J’ai assisté les premiers jours dans l’impuissance générale à la destruction programmée du Liban par l’aviation israélienne, au spectacle de files ininterrompues des personnes déplacées qui évacuaient le Sud ou d’autres régions…

Le même film se déroule en 2024 cette fois, pour moi, sur l’écran télévisé. En matière d’abjection, nous croyions avoir tout vu, atteint les limites de la barbarie mais la réalité est là pour nous narguer et nous rappeler qu’elle demeure plus surprenante que la plus débridée des fictions. 

 

Quand vous racontez vos souvenirs de la guerre aux jeunes générations, quel(s) message(s) voulez-vous leur transmettre ?

Parler de la guerre civile aux jeunes c’est leur raconter des récits puisés dans l’expérience. Leur portée me paraît plus efficace que les discours. A titre d’exemple : les combattants chrétiens et Druzes de mon village qui se vouaient une haine féroce jurant d’occire jusqu’au dernier de ceux du camp adverse filent aujourd’hui le grand amour, s’invitent au mariage de leurs enfants et célèbrent ensemble les grandes fêtes. Leurs morts jadis élevés au rang de martyrs - héros sont aujourd’hui oubliés ; leur souvenir dérange parce qu’il rappelle cette période qu’ils s’ingénient à occulter. Quel sens donner à ces vies brisées et à leurs proches éplorés ? Quel sens à part la vanité de cette mort ? 

Lancés dans la spirale de la violence à l’appel des chefs de leurs communautés, ceux-là mêmes qui ont conduit le Liban et son peuple à la ruine, ils se sont apaisés sitôt ces derniers avaient signé un accord de paix. 

Rappeler à la génération actuelle la fugacité et l’inconsistance des alliances. Les alliés d’hier devenus les ennemis d’aujourd’hui selon que les intérêts de leurs chefs de file tournent.

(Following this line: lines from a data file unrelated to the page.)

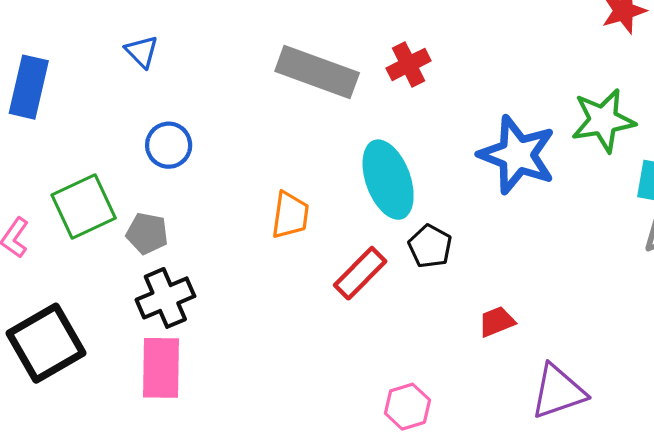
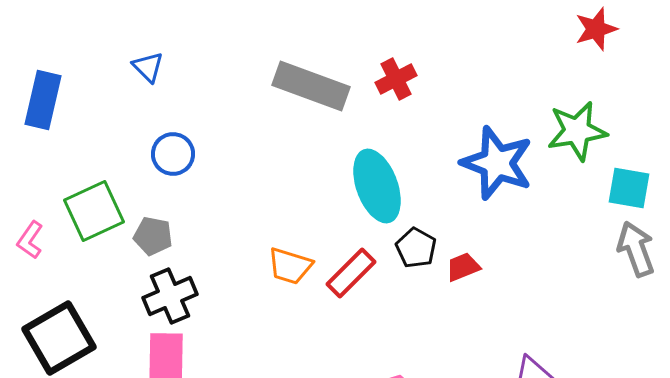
orange trapezoid: (290, 215) -> (290, 266), moved, turned 99
red trapezoid: (497, 322) -> (463, 267), moved

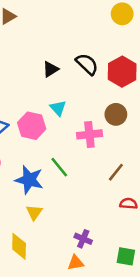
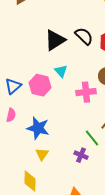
black triangle: (51, 69) -> (55, 40), size x1.6
green line: (59, 167) -> (92, 138), moved
purple cross: (83, 239) -> (81, 155), moved

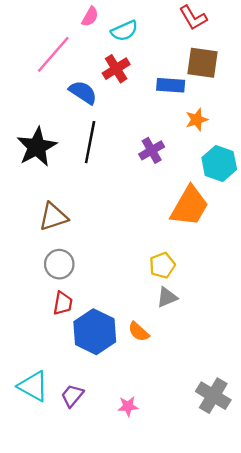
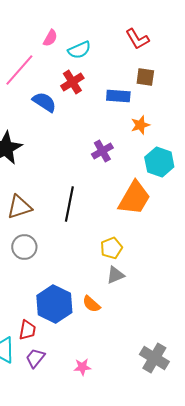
brown square: (203, 63) -> (145, 77), size x0.7
black line: (90, 142) -> (69, 204), moved
red trapezoid: (63, 303) -> (27, 330), moved

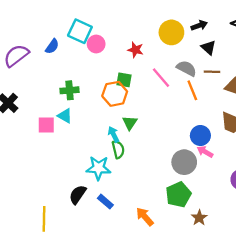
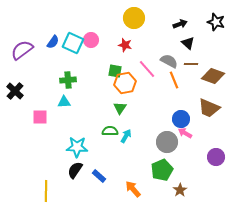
cyan square: (80, 31) -> (73, 43), moved
yellow circle: (171, 32) -> (134, 18), moved
orange hexagon: (115, 94) -> (125, 83), moved
cyan triangle: (65, 116) -> (64, 102), turned -32
pink square: (46, 125) -> (40, 117), moved
cyan arrow: (114, 134) -> (126, 136), moved, turned 56
green semicircle: (118, 149) -> (110, 131), turned -77
cyan star: (98, 168) -> (77, 147), moved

Rappeler à ceux qui caressent le fantasme d’une mosaïque d’États mono communautaires qu’une telle structure ne peut être salutaire, que les guerres intestines étaient des plus meurtrières.

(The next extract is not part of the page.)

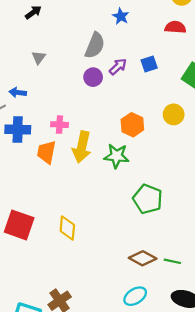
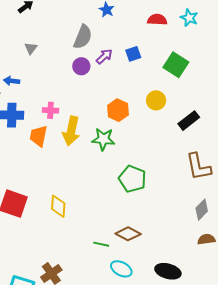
green line: (172, 261) -> (101, 244), moved
cyan ellipse: (135, 296) -> (121, 269), turned 60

Que la haine et le rejet de l’Autre sont les pendants de la peur et de la méconnaissance de l’Autre et loin de nous préserver elles nous conduisent à l’étiolement et l’asphyxie.

 

Aujourd’hui, trente-cinq ans après la fin de la guerre civile et plus de cinq années de crises violentes et éprouvantes, comment envisagez-vous l’avenir du Liban ? Quel rôle pensez-vous pouvoir jouer pour construire cet avenir ?

Le Liban change !  Les Libanais sont épuisés et n’aspirent qu’à la paix. Leurs vœux les plus ardents aujourd’hui est de pouvoir accéder de nouveau à leurs économies pour retrouver la dignité de subvenir à leurs besoins et à ceux de leurs familles. En réunissant indistinctement toutes les communautés dans le malheur et la privation, la catastrophe financière et humanitaire de ces dernières années a paradoxalement réussi là où le système confessionnel a échoué : rappeler aux Libanais qu’ils partagent une communauté de sort. Les centaines de milliers de manifestants lors de « la révolution de la faim » le rappellent. Les effigies des leaders communautaires protecteurs s’effritent. La recrudescence récente des mariages mixtes qui bouleversent les cadres confessionnels ne trompe pas. 

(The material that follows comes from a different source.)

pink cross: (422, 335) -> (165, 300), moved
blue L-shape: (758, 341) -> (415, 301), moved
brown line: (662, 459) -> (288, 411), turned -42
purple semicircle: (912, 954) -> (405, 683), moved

Autant de signes interprétés comme tels par les nouvelles générations sont porteurs de germes d’espoir pour l’avenir 

 

Si je parviens à faire passer aux jeunes de mon entourage l’idée que le vivre ensemble dans ce pays n’est pas une malédiction mais un destin à réinventer et qu’une histoire commune ne peut s’écrire avec une plume trempée dans le sang je pourrais peut-être apporter une très modeste contribution à l’édifice du Liban de demain.